PatchPoison: Poisoning Multi-View Datasets to Degrade 3D Reconstruction
Prajas Wadekar , Venkata Sai Pranav Bachina , Kunal Bhosikar , Ankit Gangwal , Charu Sharma
Published on arXiv
2604.13153
Data Poisoning Attack
OWASP ML Top 10 — ML02
Key Finding
Inserting a 12x12 pixel adversarial patch increases 3DGS reconstruction error by 6.8x in LPIPS while remaining unobtrusive to human viewers
PatchPoison
Novel technique introduced
3D Gaussian Splatting (3DGS) has recently enabled highly photorealistic 3D reconstruction from casually captured multi-view images. However, this accessibility raises a privacy concern: publicly available images or videos can be exploited to reconstruct detailed 3D models of scenes or objects without the owner's consent. We present PatchPoison, a lightweight dataset-poisoning method that prevents unauthorized 3D reconstruction. Unlike global perturbations, PatchPoison injects a small high-frequency adversarial patch, a structured checkerboard, into the periphery of each image in a multi-view dataset. The patch is designed to corrupt the feature-matching stage of Structure-from-Motion (SfM) pipelines such as COLMAP by introducing spurious correspondences that systematically misalign estimated camera poses.
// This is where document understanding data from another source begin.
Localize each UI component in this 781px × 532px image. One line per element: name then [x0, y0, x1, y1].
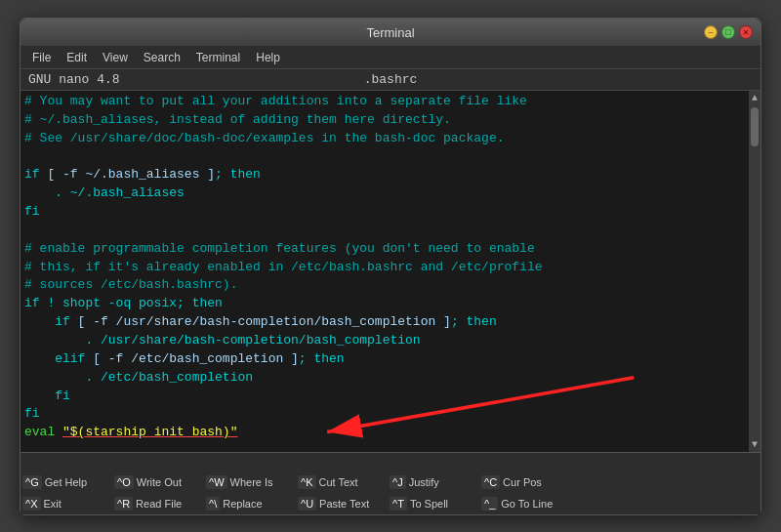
- shortcut-label: Replace: [223, 498, 262, 510]
- shortcut-item: ^JJustify: [390, 475, 477, 489]
- shortcut-key[interactable]: ^T: [390, 497, 407, 511]
- shortcut-item: ^KCut Text: [298, 475, 386, 489]
- terminal-content[interactable]: # You may want to put all your additions…: [21, 91, 760, 452]
- nano-filename: .bashrc: [269, 72, 511, 87]
- minimize-button[interactable]: –: [704, 25, 718, 39]
- shortcut-label: Read File: [136, 498, 182, 510]
- terminal-line: # ~/.bash_aliases, instead of adding the…: [24, 111, 757, 130]
- menu-view[interactable]: View: [95, 49, 136, 66]
- scrollbar-thumb[interactable]: [751, 107, 759, 146]
- shortcut-bar: ^GGet Help^OWrite Out^WWhere Is^KCut Tex…: [21, 471, 760, 514]
- shortcut-label: Where Is: [230, 476, 273, 488]
- shortcut-label: Go To Line: [501, 498, 553, 510]
- shortcut-key[interactable]: ^\: [206, 497, 220, 511]
- terminal-line: [24, 148, 757, 167]
- terminal-line: fi: [24, 405, 757, 424]
- menu-terminal[interactable]: Terminal: [188, 49, 248, 66]
- terminal-window: Terminal – □ ✕ File Edit View Search Ter…: [20, 18, 761, 515]
- titlebar: Terminal – □ ✕: [21, 19, 760, 46]
- shortcut-key[interactable]: ^_: [481, 497, 498, 511]
- maximize-button[interactable]: □: [721, 25, 735, 39]
- shortcut-item: ^GGet Help: [22, 475, 110, 489]
- shortcut-label: Cut Text: [319, 476, 358, 488]
- shortcut-item: ^RRead File: [114, 497, 202, 511]
- shortcut-label: Cur Pos: [503, 476, 542, 488]
- shortcut-item: ^\Replace: [206, 497, 294, 511]
- shortcut-label: Paste Text: [319, 498, 369, 510]
- terminal-line: # this, if it's already enabled in /etc/…: [24, 259, 757, 277]
- terminal-line: elif [ -f /etc/bash_completion ]; then: [24, 350, 757, 369]
- shortcut-row-2: ^XExit^RRead File^\Replace^UPaste Text^T…: [21, 493, 760, 514]
- window-title: Terminal: [366, 25, 414, 40]
- shortcut-label: Get Help: [45, 476, 87, 488]
- close-button[interactable]: ✕: [739, 25, 753, 39]
- shortcut-key[interactable]: ^R: [114, 497, 133, 511]
- shortcut-item: ^_Go To Line: [481, 497, 569, 511]
- scrollbar[interactable]: ▲ ▼: [749, 91, 760, 452]
- shortcut-label: Write Out: [137, 476, 182, 488]
- terminal-line: # See /usr/share/doc/bash-doc/examples i…: [24, 130, 757, 148]
- shortcut-item: ^OWrite Out: [114, 475, 202, 489]
- statusbar: [21, 452, 760, 471]
- terminal-line: eval "$(starship init bash)": [24, 424, 757, 442]
- shortcut-item: ^TTo Spell: [390, 497, 477, 511]
- shortcut-key[interactable]: ^U: [298, 497, 316, 511]
- terminal-line: # enable programmable completion feature…: [24, 240, 757, 259]
- menu-search[interactable]: Search: [136, 49, 188, 66]
- terminal-line: if [ -f /usr/share/bash-completion/bash_…: [24, 313, 757, 332]
- shortcut-key[interactable]: ^O: [114, 475, 134, 489]
- menubar: File Edit View Search Terminal Help: [21, 46, 760, 69]
- shortcut-item: ^CCur Pos: [481, 475, 569, 489]
- menu-edit[interactable]: Edit: [59, 49, 95, 66]
- terminal-line: . ~/.bash_aliases: [24, 184, 757, 203]
- shortcut-key[interactable]: ^K: [298, 475, 316, 489]
- menu-file[interactable]: File: [24, 49, 59, 66]
- shortcut-item: ^XExit: [22, 497, 110, 511]
- shortcut-key[interactable]: ^G: [22, 475, 42, 489]
- shortcut-label: Exit: [44, 498, 62, 510]
- terminal-line: [24, 222, 757, 240]
- shortcut-key[interactable]: ^W: [206, 475, 227, 489]
- shortcut-key[interactable]: ^X: [22, 497, 41, 511]
- terminal-line: fi: [24, 203, 757, 222]
- content-wrapper: # You may want to put all your additions…: [21, 91, 760, 452]
- terminal-line: # sources /etc/bash.bashrc).: [24, 276, 757, 295]
- shortcut-key[interactable]: ^C: [481, 475, 500, 489]
- shortcut-label: Justify: [409, 476, 439, 488]
- nano-version: GNU nano 4.8: [28, 72, 269, 87]
- shortcut-item: ^UPaste Text: [298, 497, 386, 511]
- shortcut-label: To Spell: [410, 498, 448, 510]
- shortcut-item: ^WWhere Is: [206, 475, 294, 489]
- terminal-line: fi: [24, 388, 757, 406]
- terminal-line: . /etc/bash_completion: [24, 369, 757, 388]
- window-buttons: – □ ✕: [704, 25, 753, 39]
- shortcut-row-1: ^GGet Help^OWrite Out^WWhere Is^KCut Tex…: [21, 471, 760, 493]
- shortcut-key[interactable]: ^J: [390, 475, 406, 489]
- terminal-line: if [ -f ~/.bash_aliases ]; then: [24, 166, 757, 184]
- terminal-line: . /usr/share/bash-completion/bash_comple…: [24, 332, 757, 350]
- menu-help[interactable]: Help: [248, 49, 288, 66]
- terminal-line: if ! shopt -oq posix; then: [24, 295, 757, 313]
- nano-header: GNU nano 4.8 .bashrc: [21, 69, 760, 91]
- terminal-line: # You may want to put all your additions…: [24, 93, 757, 111]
Consequently, downstream 3DGS optimization diverges from the correct scene geometry. On the NeRF-Synthetic benchmark, inserting a 12 X 12 pixel patch increases reconstruction error by 6.8x in LPIPS, while the poisoned images remain unobtrusive to human viewers. PatchPoison requires no pipeline modifications, offering a practical, "drop-in" preprocessing step for content creators to protect their multi-view data.
Key Contributions
- Lightweight adversarial patch method that poisons multi-view datasets by corrupting Structure-from-Motion feature matching
- Demonstrates 6.8x increase in reconstruction error (LPIPS) using only 12x12 pixel patches while remaining imperceptible to humans
- Practical drop-in preprocessing defense for content creators to protect multi-view data from unauthorized 3D reconstruction
🛡️ Threat Analysis
Injects adversarial patches into training/input data (multi-view image datasets) to systematically corrupt the reconstruction pipeline by introducing spurious feature correspondences that misalign camera poses - this is data poisoning to degrade model performance.